Introduction to SVM:
In Machine Learning we have multiple supervised algorithm models available when it comes to solving both regression and classification. Support Vector Machines(SVM) is one of the most popular Supervised Machine Learning Algorithms that can analyze the data and solve both classification and Regression problems. However, this algorithm is actually widely used for Classification Problems.
SVM is actually much better than other algorithms like Logistic Regression and Decision tree as it is able to work on smaller and very complex datasets pretty easily. Let’s say you have a classification task and you try to use all the algorithms but most of the time SVM model will give the highest accuracy when compared to the others. It basically creates multiple hyperplanes and then chooses the best one that can classify the data perfectly.
Working of SVM:
As mentioned before SVM plots the data points on multidimensional space and then try to find the optimal hyperplane that can separate one class from another.
The creation of multiple dimensions takes place according to the number of features in the dataset. So if we say it creates n-dimension then n denotes the number of columns in the dataset. A hyperplane can be anything, a point, a line or a plane.
Part 1 – Python for Data Science – Jupyter Notebook
A hyperplane is basically a decision boundary, it is imaginary as we cannot exactly visualize the hyperplane. Hyperplanes separate different classes such that the data points that fall on either side of the hyperplane will be classified into different classes. The hyperplane is a multidimensional figure which means its dimension varies according to the dimension of the plane.

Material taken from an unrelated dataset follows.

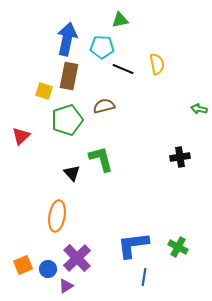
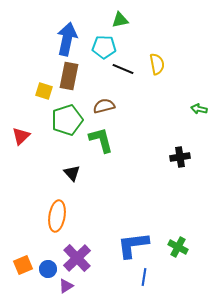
cyan pentagon: moved 2 px right
green L-shape: moved 19 px up
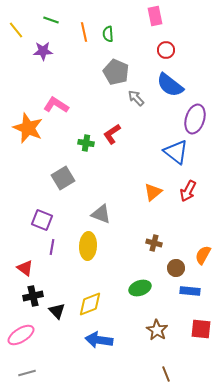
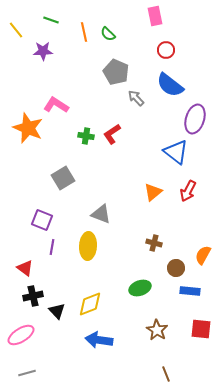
green semicircle: rotated 42 degrees counterclockwise
green cross: moved 7 px up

The different types of hyperplanes that can be possible are:
- If it’s a 1-Dimensional space then the Hyperplane will be a point.
- If it’s a 2-Dimensional space then the Hyperplane will be a line.
- If it’s a 3-Dimensional space then the Hyperplane will be a plane.
For Example, let us assume a 1-D linear data that is plotted on the 1D space. So in a 1D space hyperplane is a point that separates the data points.
- As you can see we have a hyperplane which is a point here because the data is on a 1D plane.
- When the hyperplane is able to perfectly separate the two classes then the hyperplane is called the Maximum Marginal Hyperplane.
- The distance between the hyperplane and the edge of the observations is called Marginal Distance.
- To choose the hyperplane as the best the distance between the hyperplane and the edge of the observation of the two classes should be maximum.
In case of outliers:-
- The hyperplane is highly sensitive to outliers and therefore results in multiple misclassifications.
- Let us consider an example classification problem of two classes, Obese and Non Obese.
- Now to make the Hyperplane robust to outliers we must allow the misclassification to occur.
- From the above figure, when we have a datapoint towards the Obese data and there exists an outlier, we allow the misclassification and just ignore the presence of outliers.
- Then we will get the hyperplane at the midpoint and the data points will now be classified correctly. This is called a soft margin hyperplane.
- So the test data falls in the obese class so that data point gets classified as Obese.
Anything more than 3-Dimensional space cannot be interpreted by us. Therefore, to explain the working of the algorithm let us consider 2 features or 2-Dimensional space and look at how SVM does the Classification.
Let us consider a binary classification problem with two features x1 and x2. So for two features we plot the data points in a 2-Dimensional plane. Let us assume that it’s a linear dataset.
The red dots are class A and the Blue dots are class B.
The Algorithm plots multiple hyperplanes in the space and since this is a 2D plane so the hyperplane in this case will be a line. So the task is to find the best hyperplane that can segregate one class from another. Let us assume there are three hyperplanes (H1,H2,H3) that are able to separate the classes.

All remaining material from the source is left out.